Fakat dumanın çıktığı yer o kadar uzaktı ki, oraya vardığında geri dönüş yolunu unutması işten bile değildi.

Yeşim nihayet dumanın geldiği yere vardı. Ama vardığında bu dumanın bir yangından değil de, küçük bir kulübenin bacasından çıktığını gördü. Bakıldığında kulübenin bakımlılığından burada birinin yaşadığı açıkça belli oluyordu. Yeşim yine merakına esir oldu ve bu hiç görmediği kulübenin kapısına vurdu. Ve tahminler doğru çıktı. Kapı kısa boylu saçı sakalına karışmış bir adam tarafından ardına kadar açıldı. Yeşim resmen heyecandan ağlayacaktı!

Yeşim'in, yaşlı gibi gözüken ancak etrafındaki tüm gençlere taş çıkaracak kapasitede olan adam ile tanışması an meselesiydi. Adam onu içeri buyur etti ama bu ne rahatlık! Adam hiç de şaşırmış ve rahatsızlanmış gibi değil de sanki Yeşim'i çok uzun zamandır tanıyormuş gibi davranıyordu.

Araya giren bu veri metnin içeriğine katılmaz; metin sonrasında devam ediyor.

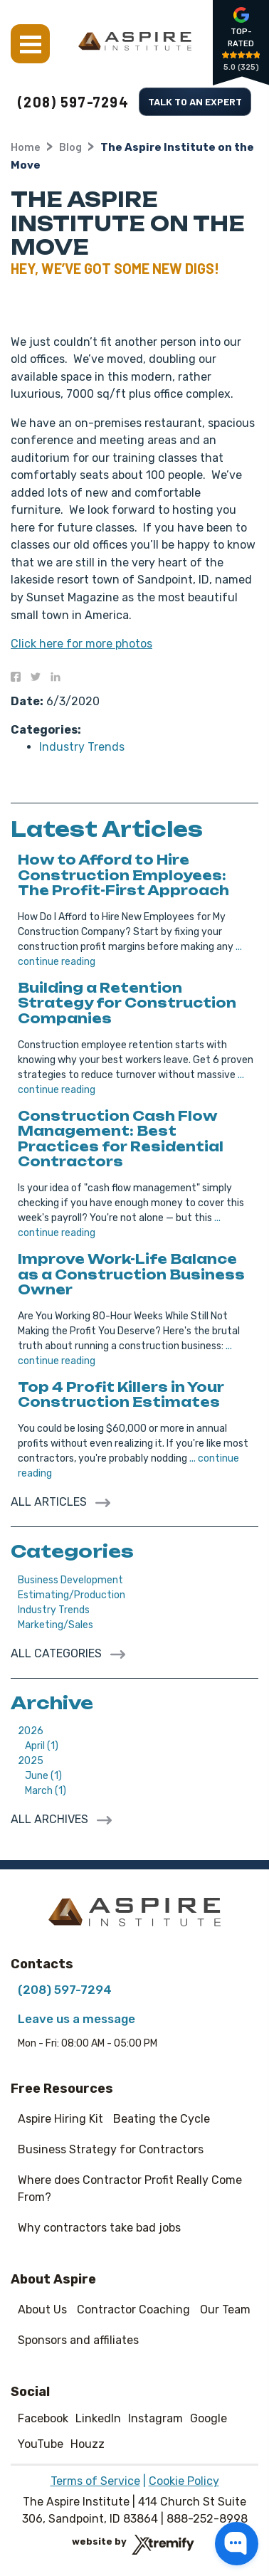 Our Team (225, 2309)
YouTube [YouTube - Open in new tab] (40, 2444)
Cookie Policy (184, 2481)
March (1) (45, 1791)
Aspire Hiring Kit (60, 2119)
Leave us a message (76, 2019)
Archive (52, 1703)
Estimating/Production (71, 1595)
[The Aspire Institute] (134, 41)
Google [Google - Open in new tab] (208, 2418)
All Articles (50, 1502)
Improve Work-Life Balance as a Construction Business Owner (131, 1274)
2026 (30, 1731)
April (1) (41, 1746)
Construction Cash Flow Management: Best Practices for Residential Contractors (120, 1139)
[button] (236, 2543)
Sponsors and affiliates (78, 2340)
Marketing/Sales (55, 1625)
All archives (51, 1819)
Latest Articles (107, 829)
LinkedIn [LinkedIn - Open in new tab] (98, 2418)
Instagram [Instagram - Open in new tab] (155, 2418)
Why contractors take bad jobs (99, 2227)
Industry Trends (82, 747)
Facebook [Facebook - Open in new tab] (43, 2418)
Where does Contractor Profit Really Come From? (130, 2188)
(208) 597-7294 (73, 101)
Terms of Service (95, 2481)
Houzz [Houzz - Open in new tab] (87, 2444)
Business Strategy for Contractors (111, 2149)
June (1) (43, 1776)
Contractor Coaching (133, 2309)
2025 (30, 1761)
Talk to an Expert (195, 101)
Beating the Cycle (161, 2119)
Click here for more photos (81, 643)
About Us (42, 2309)
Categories (72, 1551)
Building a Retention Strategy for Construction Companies (127, 1003)
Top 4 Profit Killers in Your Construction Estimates (121, 1394)
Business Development (70, 1580)
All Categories (58, 1653)
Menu (30, 43)
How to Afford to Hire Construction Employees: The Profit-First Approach (123, 875) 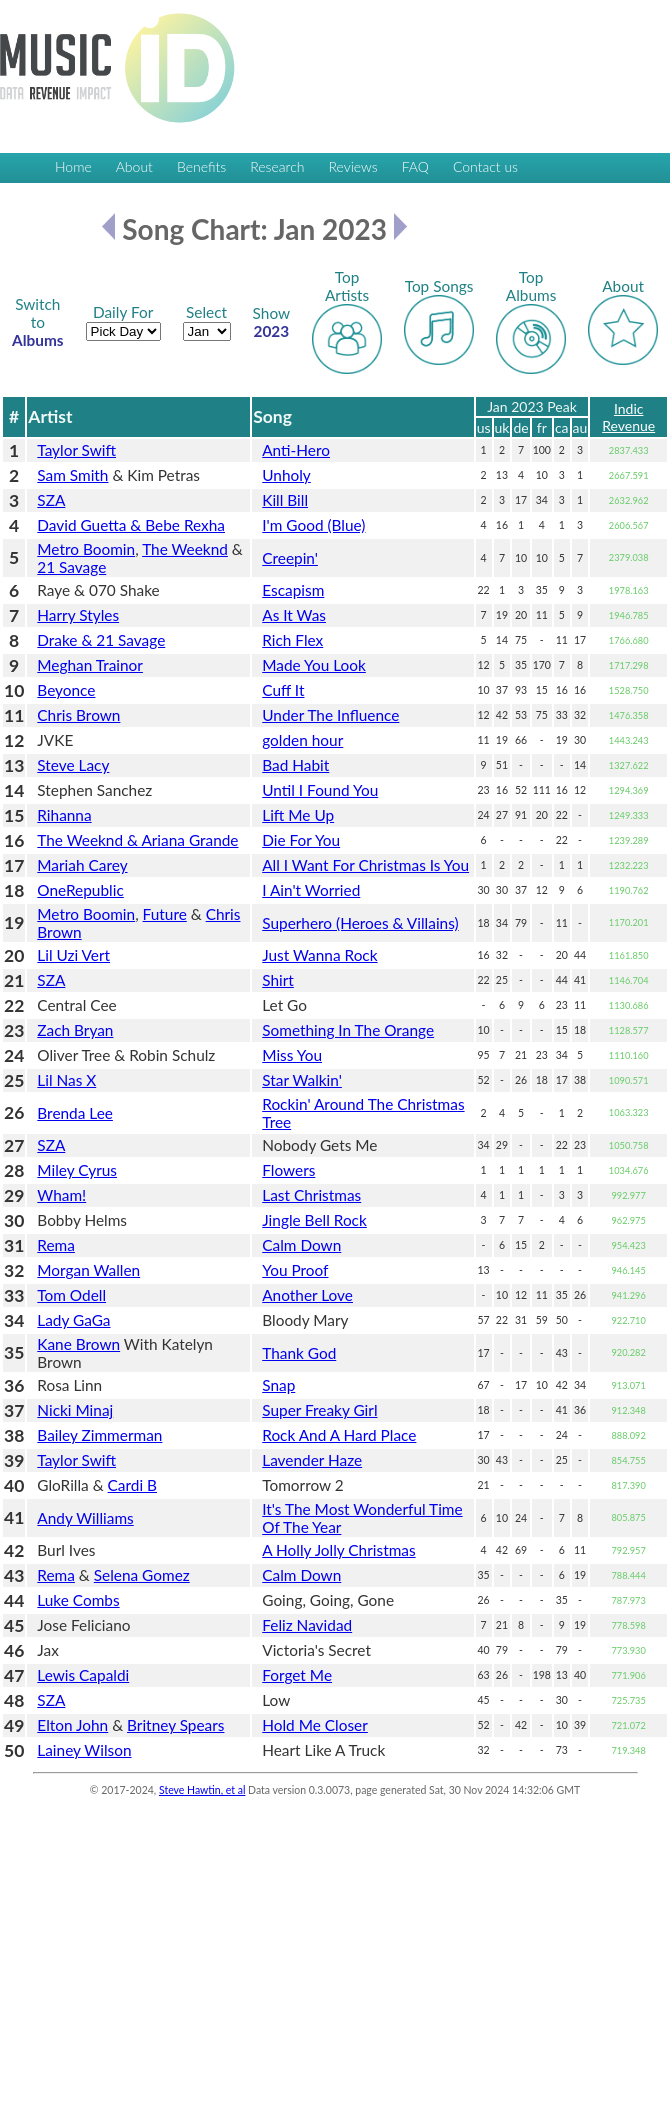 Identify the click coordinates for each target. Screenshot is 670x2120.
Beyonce (66, 690)
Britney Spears (175, 1725)
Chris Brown (78, 715)
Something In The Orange (348, 1030)
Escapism (293, 590)
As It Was (294, 615)
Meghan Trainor (90, 665)
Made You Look (314, 665)
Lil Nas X (66, 1080)
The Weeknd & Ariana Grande (137, 840)
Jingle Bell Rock (314, 1220)
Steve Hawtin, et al (202, 1790)
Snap (278, 1385)
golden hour (302, 740)
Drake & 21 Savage (101, 640)
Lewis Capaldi (83, 1675)
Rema (56, 1245)
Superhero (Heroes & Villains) (360, 923)
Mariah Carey (82, 865)
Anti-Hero (296, 450)
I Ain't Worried (311, 890)
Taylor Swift (76, 450)
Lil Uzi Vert (73, 955)
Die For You (301, 840)
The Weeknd (185, 549)
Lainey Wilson (84, 1750)
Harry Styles (78, 615)
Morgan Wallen (88, 1270)
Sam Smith (72, 475)
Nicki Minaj (75, 1410)
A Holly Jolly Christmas (338, 1550)
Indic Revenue (628, 417)
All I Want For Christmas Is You (365, 865)
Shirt (278, 980)
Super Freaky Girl (319, 1410)
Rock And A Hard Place (339, 1435)
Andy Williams (85, 1518)
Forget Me (297, 1675)
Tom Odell (71, 1295)
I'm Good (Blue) (313, 525)
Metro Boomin (86, 549)
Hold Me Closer (315, 1725)
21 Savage (71, 567)
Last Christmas (311, 1195)
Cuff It (283, 690)
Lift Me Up (298, 815)
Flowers (288, 1170)
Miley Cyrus (77, 1170)
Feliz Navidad (307, 1625)
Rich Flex (292, 640)
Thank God (299, 1353)
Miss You (292, 1055)
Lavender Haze (312, 1460)
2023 (272, 322)
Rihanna (64, 815)
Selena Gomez (142, 1575)
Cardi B (132, 1485)
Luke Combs (78, 1600)
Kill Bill (285, 500)
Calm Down (301, 1245)
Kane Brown (78, 1344)
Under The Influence (330, 715)
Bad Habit (295, 765)
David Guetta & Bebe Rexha (131, 525)
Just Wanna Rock (319, 955)
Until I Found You (320, 790)
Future (165, 914)
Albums (38, 322)
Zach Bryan (75, 1030)
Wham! (61, 1195)
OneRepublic (80, 890)
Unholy (286, 475)
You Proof (295, 1270)
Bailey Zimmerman (99, 1435)
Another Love (307, 1295)
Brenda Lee (75, 1113)
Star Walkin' (302, 1080)
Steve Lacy (73, 765)
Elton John (72, 1725)
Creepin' (290, 558)
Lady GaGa (73, 1320)
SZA (51, 500) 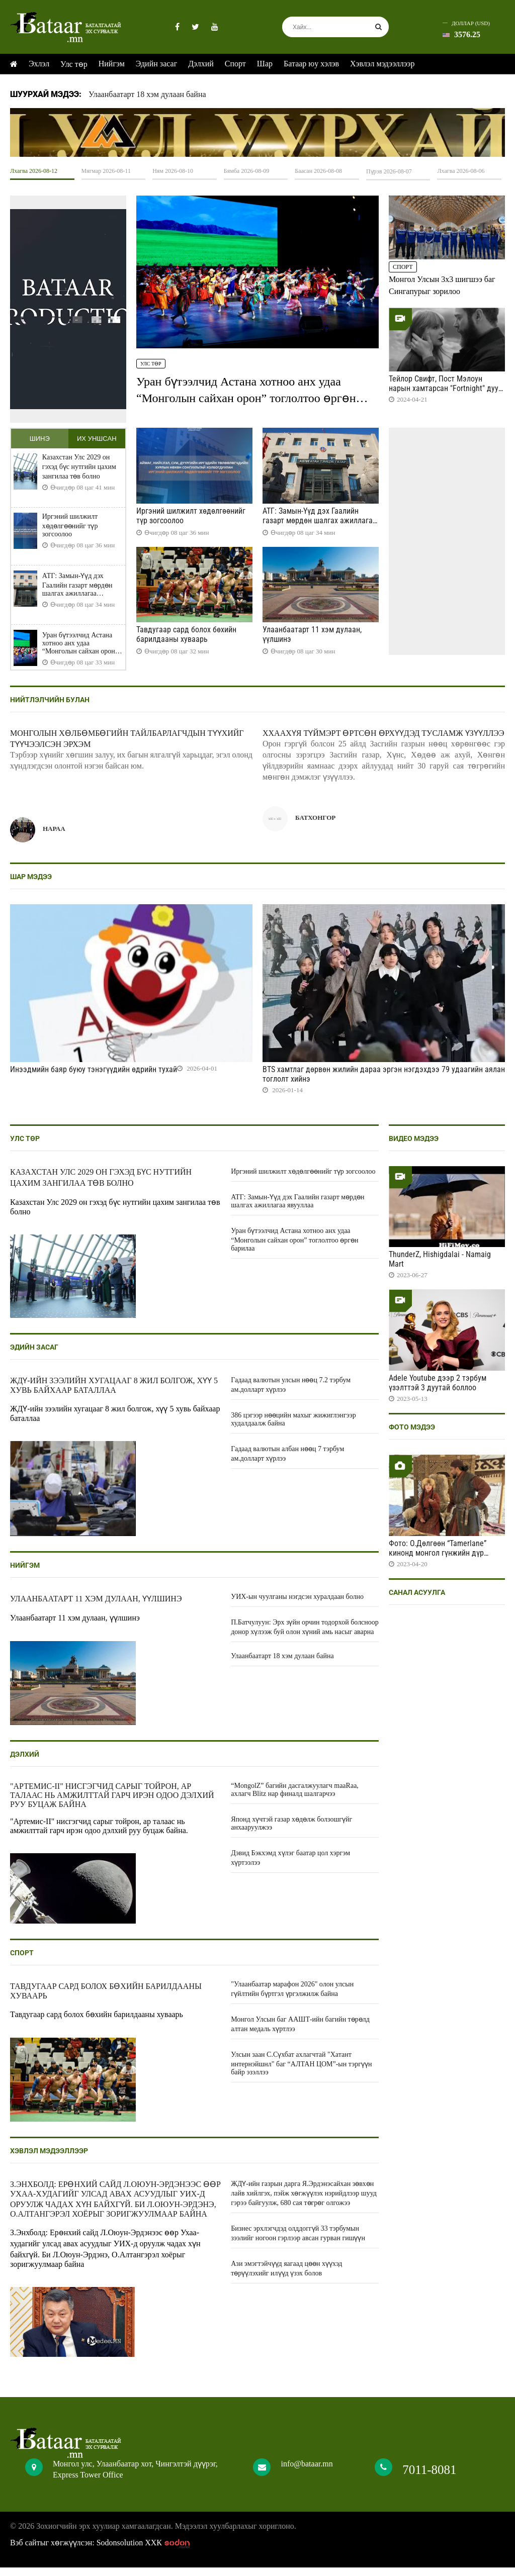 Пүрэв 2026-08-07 (389, 171)
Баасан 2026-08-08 (318, 170)
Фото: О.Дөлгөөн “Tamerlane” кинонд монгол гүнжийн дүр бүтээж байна (437, 1561)
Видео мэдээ (414, 1147)
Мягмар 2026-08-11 (106, 170)
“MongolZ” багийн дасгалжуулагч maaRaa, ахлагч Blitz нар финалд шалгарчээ (295, 1798)
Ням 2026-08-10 (172, 170)
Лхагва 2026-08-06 (460, 170)
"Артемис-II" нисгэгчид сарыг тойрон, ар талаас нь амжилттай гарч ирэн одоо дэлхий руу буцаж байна (112, 1803)
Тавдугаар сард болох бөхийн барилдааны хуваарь (186, 634)
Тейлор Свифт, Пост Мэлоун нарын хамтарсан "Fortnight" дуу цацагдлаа (443, 388)
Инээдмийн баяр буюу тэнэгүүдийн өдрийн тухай (93, 1078)
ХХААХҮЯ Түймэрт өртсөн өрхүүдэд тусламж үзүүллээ (383, 741)
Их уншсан (96, 443)
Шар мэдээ (31, 885)
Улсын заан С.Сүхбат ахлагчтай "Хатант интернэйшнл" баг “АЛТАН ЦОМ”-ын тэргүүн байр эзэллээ (301, 2071)
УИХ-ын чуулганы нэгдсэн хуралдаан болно (297, 1605)
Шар (265, 63)
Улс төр (74, 64)
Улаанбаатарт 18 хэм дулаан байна (147, 94)
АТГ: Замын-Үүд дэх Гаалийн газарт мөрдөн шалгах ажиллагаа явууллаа (77, 593)
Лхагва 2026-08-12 (33, 170)
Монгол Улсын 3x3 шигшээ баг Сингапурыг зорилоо (442, 285)
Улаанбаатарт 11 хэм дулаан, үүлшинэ (96, 1607)
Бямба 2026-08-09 (246, 170)
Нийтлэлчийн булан (50, 708)
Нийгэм (112, 63)
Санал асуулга (417, 1601)
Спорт (235, 63)
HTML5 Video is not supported (257, 132)
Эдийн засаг (156, 63)
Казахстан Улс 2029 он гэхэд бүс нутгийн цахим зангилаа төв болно (79, 475)
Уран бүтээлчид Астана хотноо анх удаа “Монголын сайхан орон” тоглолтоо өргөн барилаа (246, 397)
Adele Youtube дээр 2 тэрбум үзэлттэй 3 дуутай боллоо (437, 1391)
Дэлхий (201, 63)
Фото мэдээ (412, 1436)
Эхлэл (39, 63)
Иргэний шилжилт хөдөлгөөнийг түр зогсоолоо (70, 533)
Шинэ (39, 443)
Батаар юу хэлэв (311, 63)
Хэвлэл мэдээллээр (382, 63) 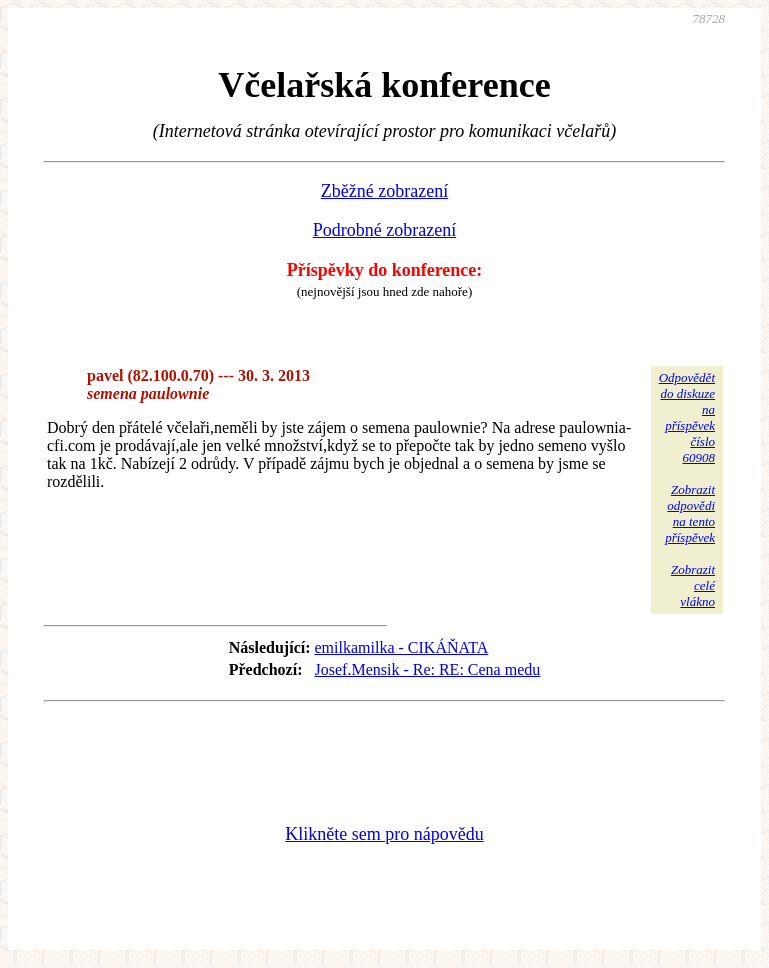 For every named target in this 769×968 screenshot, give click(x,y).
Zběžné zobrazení (384, 191)
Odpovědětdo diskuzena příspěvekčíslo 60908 (687, 417)
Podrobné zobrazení (384, 230)
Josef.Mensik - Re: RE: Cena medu (428, 669)
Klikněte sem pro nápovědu (384, 834)
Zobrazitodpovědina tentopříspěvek (690, 513)
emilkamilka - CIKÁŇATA (402, 647) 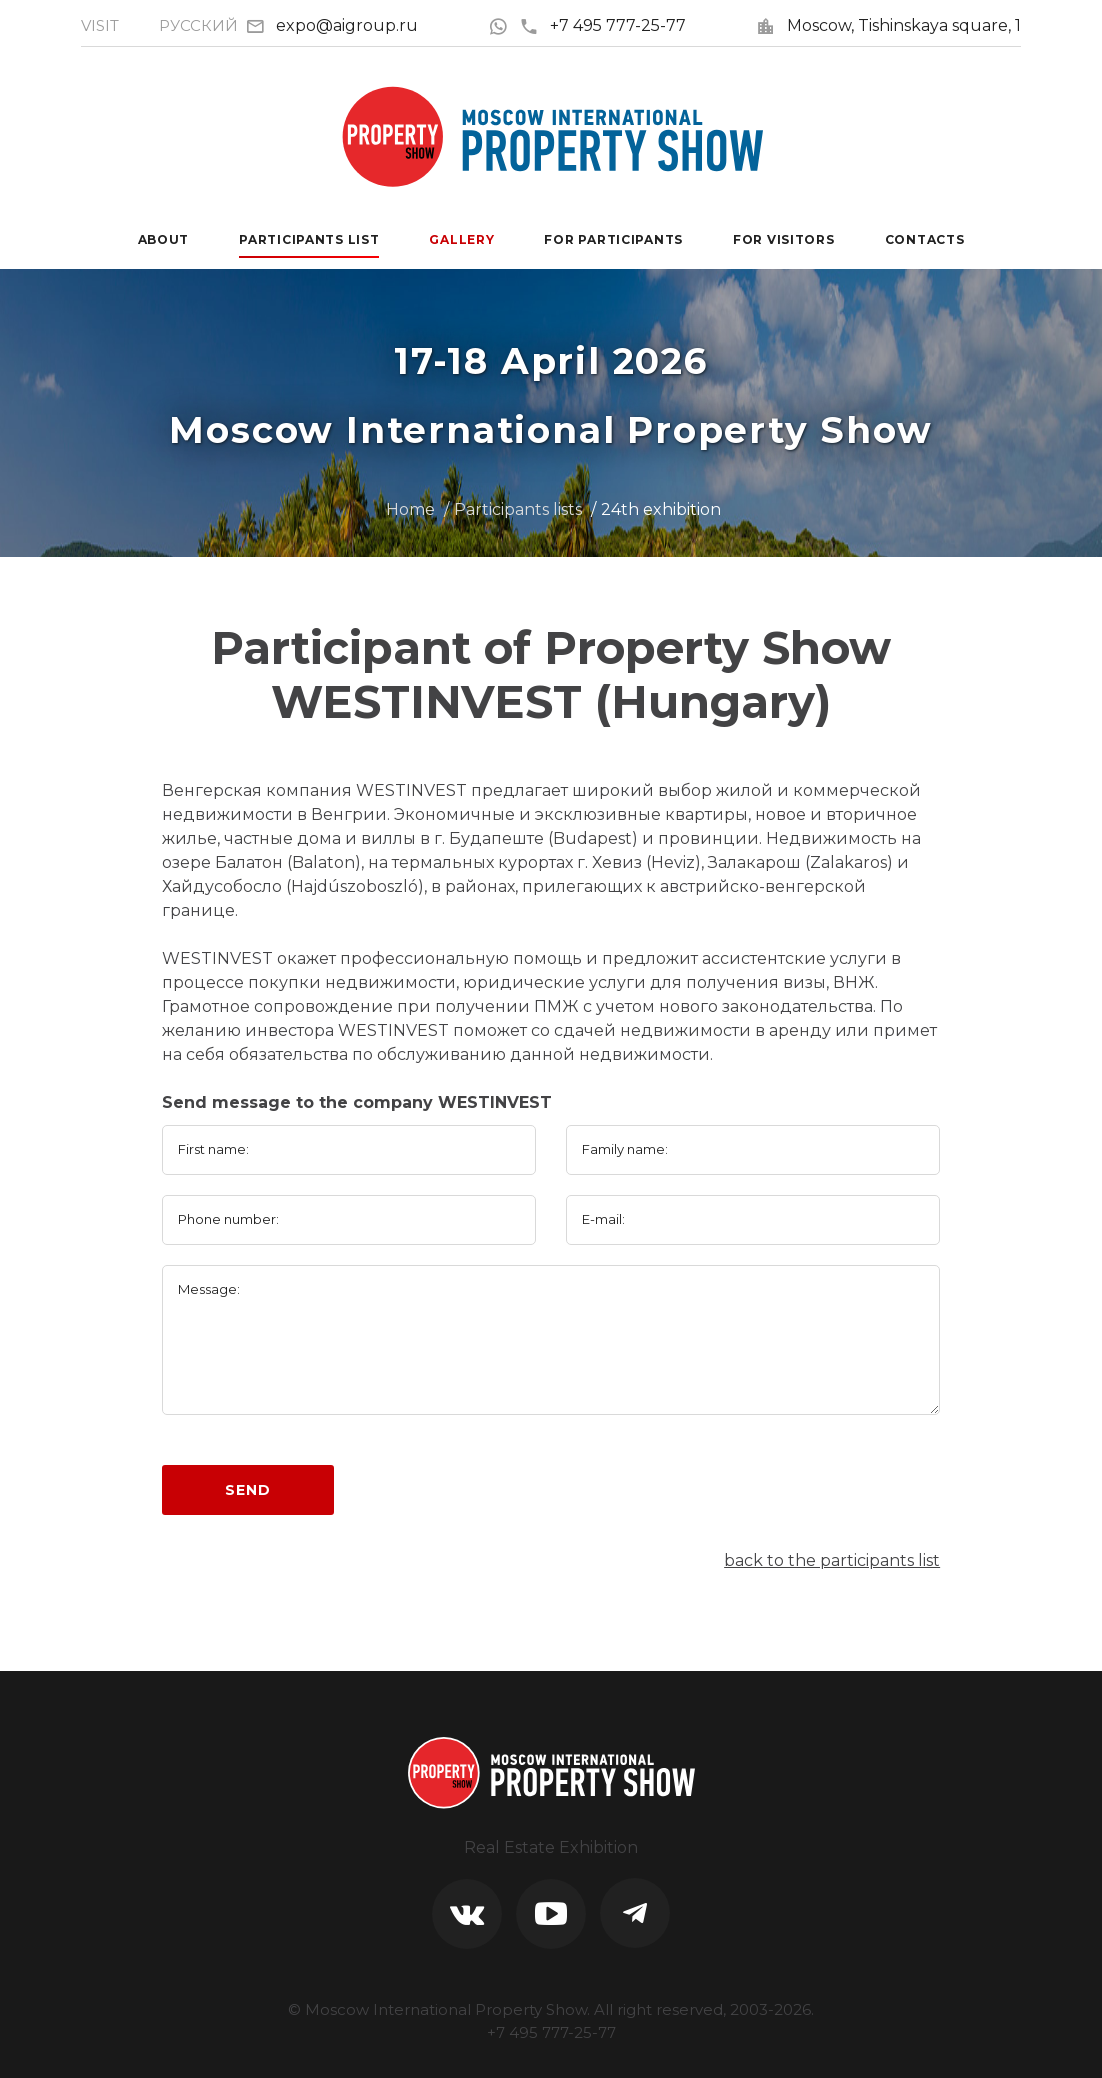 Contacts (925, 239)
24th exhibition (661, 509)
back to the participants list (832, 1560)
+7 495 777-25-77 (602, 25)
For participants (613, 239)
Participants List (309, 239)
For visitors (784, 239)
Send (247, 1490)
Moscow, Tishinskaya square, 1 (904, 25)
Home (410, 509)
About (164, 239)
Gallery (461, 239)
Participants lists (518, 509)
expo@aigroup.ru (347, 25)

Yeşim etrafı incelemekten; bu genç adamın sorusuna cevap veremedi. adam soruyu yeniledi:

- ne içerdiniz?

-ımmm.. şey ben sanırım çay alabilirim.

-maalesef çay yok.

-o zaman sorun değil, kahvede olur.

-maalesef kahvede yok.

yeşim zırvalarcasına:

-ne var o zaman!?

Dedi.

Yeşim kendini tutamamıştı ve bir anın heyecanıyla da bunları söylemişti.

adam normal karşıladı ve:

- suyum var.

Dedi.

Yeşim söylediklerinden ötürü mahcup bir edayla:

-olur, bir bardak su alabilirim sanırım..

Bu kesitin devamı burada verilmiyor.